Tenacious Alejandro Kaisin doesn’t shy away from challenges.

This attribute has served him well working for $2.9 billion firm Jones Lang LaSalle.

For Alejandro Kaisin, overcoming obstacles is second nature. “I was born and raised in a middle-class family with seven siblings. My parents worked hard to give all of us access to the best schools and universities, and my father died when I was 17 and, because of that, I think I have always been a fighter,” he says. “I look for challenges and I don’t shy away from them.” As a result of his tenacity, “I was able to overcome my challenges and grow and develop as a professional, always looking at ways to bring value to the table.”

Argentina-native Kaisin brings his chispa to Jones Lang LaSalle—which specializes in providing real-estate services and facilities management—as vice president of strategic sourcing in the company’s life-sciences group. Coming to work for the $2.9 billion firm created a perfect storm of Kaisin’s three areas of expertise: supply-chain management, facilities management, and a 20-year career in the life-sciences industry.

Kaisin studied engineering and received an MBA in Argentina, working his way up the supply-chain ladder in the life-sciences industry before his employer, Pharmacia (a company formed through the merger of Monsanto and Pharmacia & Upjohn), offered him a job in the United States running its supply-chain processes in Chicago 11 years ago. When Pfizer acquired Pharmacia, the Chicago office was closed and Kaisin moved into facilities management for Pfizer, where he remained before accepting the position at Jones Lang LaSalle in 2011.
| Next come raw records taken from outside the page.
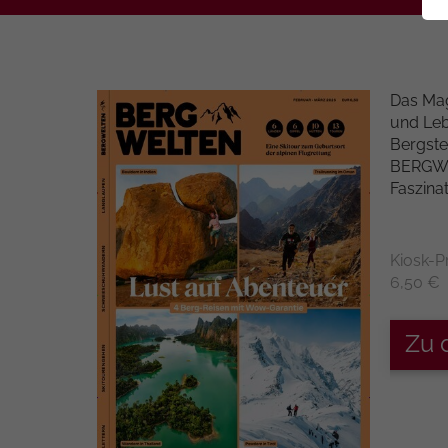
Das Mag
und Leb
Bergste
BERGWEL
Faszinat
Kiosk-P
6,50 €
Zu 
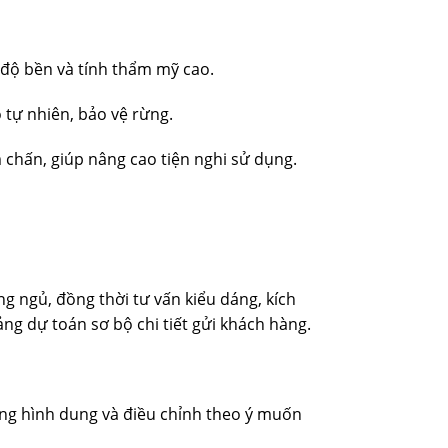
 độ bền và tính thẩm mỹ cao.
 tự nhiên, bảo vệ rừng.
 chấn, giúp nâng cao tiện nghi sử dụng.
g ngủ, đồng thời tư vấn kiểu dáng, kích
bảng dự toán sơ bộ chi tiết gửi khách hàng.
àng hình dung và điều chỉnh theo ý muốn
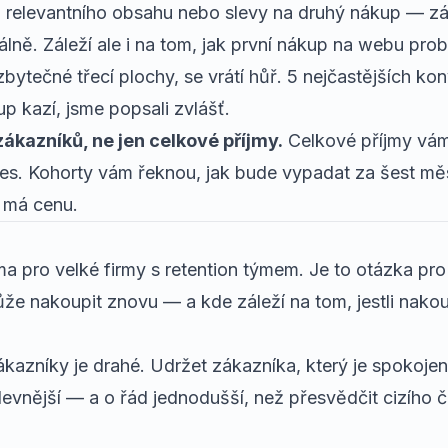
 relevantního obsahu nebo slevy na druhý nákup — zák
málně. Záleží ale i na tom, jak první nákup na webu pr
zbytečné třecí plochy, se vrátí hůř.
5 nejčastějších kon
up kazí, jsme popsali zvlášť.
ákazníků, ne jen celkové příjmy.
Celkové příjmy vám
es. Kohorty vám řeknou, jak bude vypadat za šest měs
á má cenu.
ma pro velké firmy s retention týmem. Je to otázka pr
že nakoupit znovu — a kde záleží na tom, jestli nakou
kazníky je drahé. Udržet zákazníka, který je spokojený
vnější — a o řád jednodušší, než přesvědčit cizího 
.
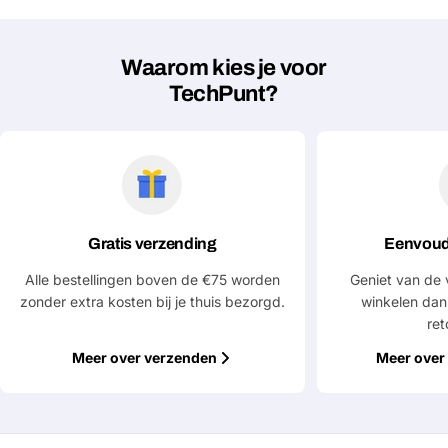
Waarom kies je voor
TechPunt?
Stel een vraag
Jouw
naam
Jouw
Deel dit product
email
Gratis verzending
Eenvoud
Jouw
Kopiëren
Delen
telefoon
Alle bestellingen boven de €75 worden
Geniet van de 
Jouw
zonder extra kosten bij je thuis bezorgd.
winkelen dan
bericht
ret
Meer over verzenden
Meer over 
Velden gemarkeerd met * zijn verplicht
Verstuur vraag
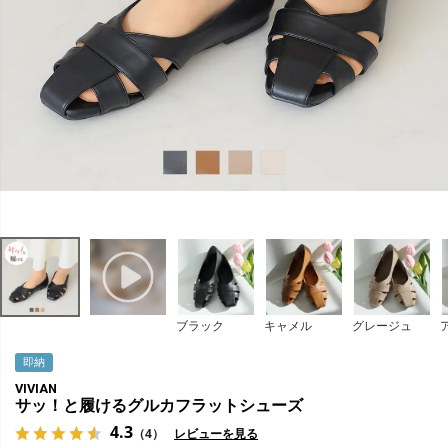
ブラック
キャメル
グレージュ
即納
VIVIAN
サッ！と履けるグルカフラットシューズ
4.3
（4）
レビューを見る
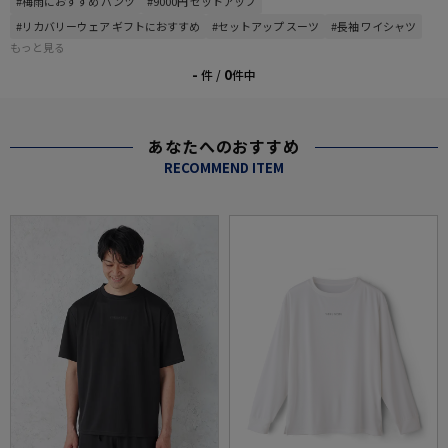
#梅雨におすすめ パンツ
#9000円 セットアップ
#リカバリーウェア ギフトにおすすめ
#セットアップ スーツ
#長袖 ワイシャツ
もっと見る
-
0
件 /
件中
あなたへのおすすめ
RECOMMEND ITEM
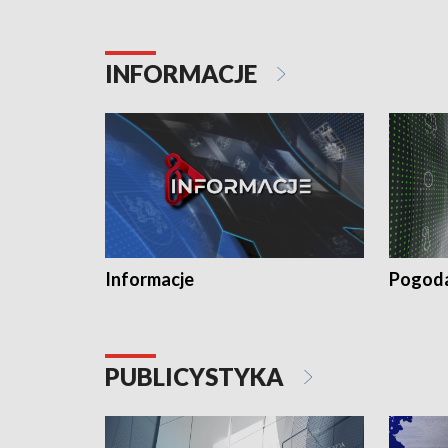
INFORMACJE
Informacje
Pogod
PUBLICYSTYKA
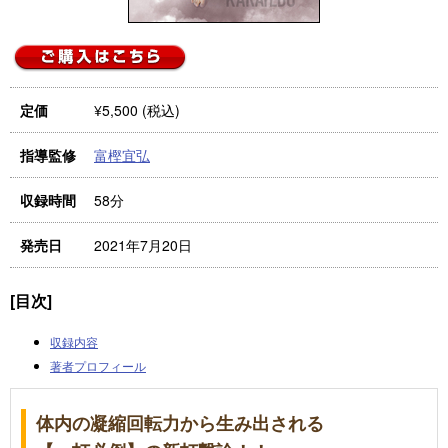
¥5,500 (税込)
定価
富樫宜弘
指導監修
58分
収録時間
2021年7月20日
発売日
[目次]
収録内容
著者プロフィール
体内の凝縮回転力から生み出される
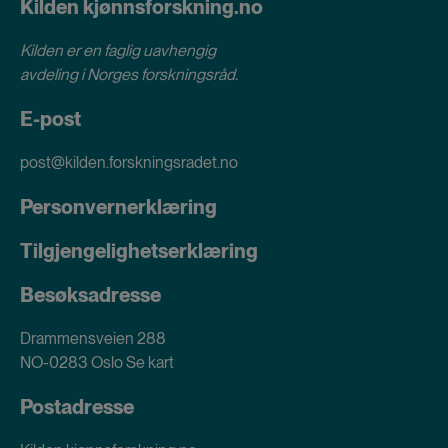
Kilden kjønnsforskning.no
Kilden er en faglig uavhengig
avdeling i
Norges forskningsråd
.
E-post
post@kilden.forskningsradet.no
Personvernerklæring
Tilgjengelighetserklæring
Besøksadresse
Drammensveien 288
NO-0283 Oslo
Se kart
Postadresse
At Jones Lang LaSalle, Kaisin is responsible for supply chain and sourcing of third-party services within facilities management for the life-sciences vertical—with clients in bio-pharma, biotechnology, scientific research, and agriculture. “I lead a team of supply-chain experts who develop and implement strategies to optimize a range of offerings delivered by third-party contractors, including janitorial, food services, facilities maintenance, and lab-support services,” he says.

One of Jones Lang LaSalle’s biggest assets is the knowledge that the company has gleaned from all of its accounts. With this information, Kaisin’s team generates volume discounts, better pricing, and a better quality of service from third-party suppliers. “Clients are always asking us to demonstrate that we are exhausting all the leverage points we have to get the best value for them, and that we are delivering industry best practices and the best expertise in the field, and this insight from more than 100 corporate accounts in the Americas helps us do that,” he says.
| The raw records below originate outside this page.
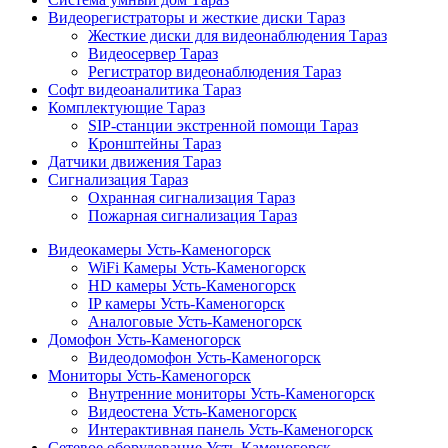
Видеорегистраторы и жесткие диски Тараз
Жесткие диски для видеонаблюдения Тараз
Видеосервер Тараз
Регистратор видеонаблюдения Тараз
Софт видеоаналитика Тараз
Комплектующие Тараз
SIP-станции экстренной помощи Тараз
Кронштейны Тараз
Датчики движения Тараз
Сигнализация Тараз
Охранная сигнализация Тараз
Пожарная сигнализация Тараз
Видеокамеры Усть-Каменогорск
WiFi Камеры Усть-Каменогорск
HD камеры Усть-Каменогорск
IP камеры Усть-Каменогорск
Аналоговые Усть-Каменогорск
Домофон Усть-Каменогорск
Видеодомофон Усть-Каменогорск
Мониторы Усть-Каменогорск
Внутренние мониторы Усть-Каменогорск
Видеостена Усть-Каменогорск
Интерактивная панель Усть-Каменогорск
Сетевое оборудование Усть-Каменогорск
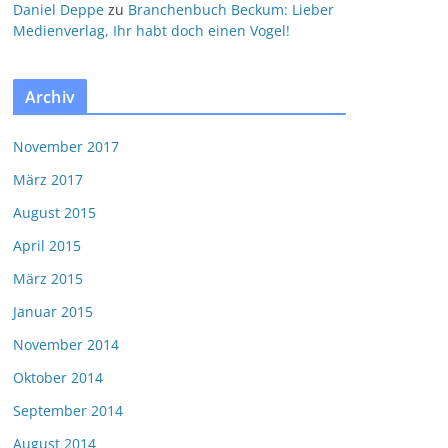
Daniel Deppe
zu
Branchenbuch Beckum: Lieber
Medienverlag, Ihr habt doch einen Vogel!
Archiv
November 2017
März 2017
August 2015
April 2015
März 2015
Januar 2015
November 2014
Oktober 2014
September 2014
August 2014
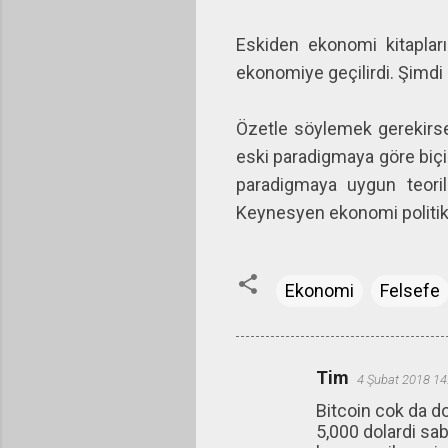
Eskiden ekonomi kitapları
ekonomiye geçilirdi. Şimdi
Özetle söylemek gerekirs
eski paradigmaya göre biçi
paradigmaya uygun teoril
Keynesyen ekonomi politikas
Ekonomi
Felsefe
Tim
4 Şubat 2018 14
Y
Bitcoin cok da d
o
5,000 dolardi sab
r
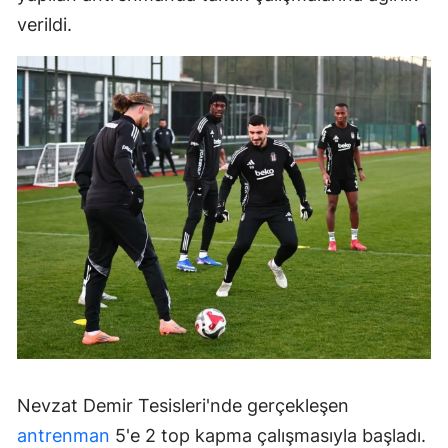
verildi.
Nevzat Demir Tesisleri'nde gerçekleşen
antrenman
5'e 2 top kapma çalışmasıyla başladı.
In addition, Kaisin is involved in the company’s supplier-diversity program. “Each of our life-science clients has specific supplier-diversity goals and I’m working with the client-sourcing teams to ensure that we meet or exceed them,” he says. “Every time we competitively bid a service category, we make sure we have a diverse slate of supplier candidates, including women-owned, minority-owned, or other recognized diversity suppliers, and we track diversity metrics quarterly and annually.”

In 2010, Kaisin was recognized as a National Hispanic Corporate Achiever of the Year in the United States. While at Pfizer, he chaired the membership committee of the Latino employee resource group, which grew to 400 members, and now, at Jones Lang LaSalle, he is engaged in discussions with the firm’s senior leadership about how to increase the firm’s focus on diversity and inclusion within the Hispanic community. Kaisin is also a member of the Institute for Supply Chain Management, and is looking forward to getting more involved with the chapter in his home state of Connecticut and to participate in the Hispanic Supply Management Summit this year.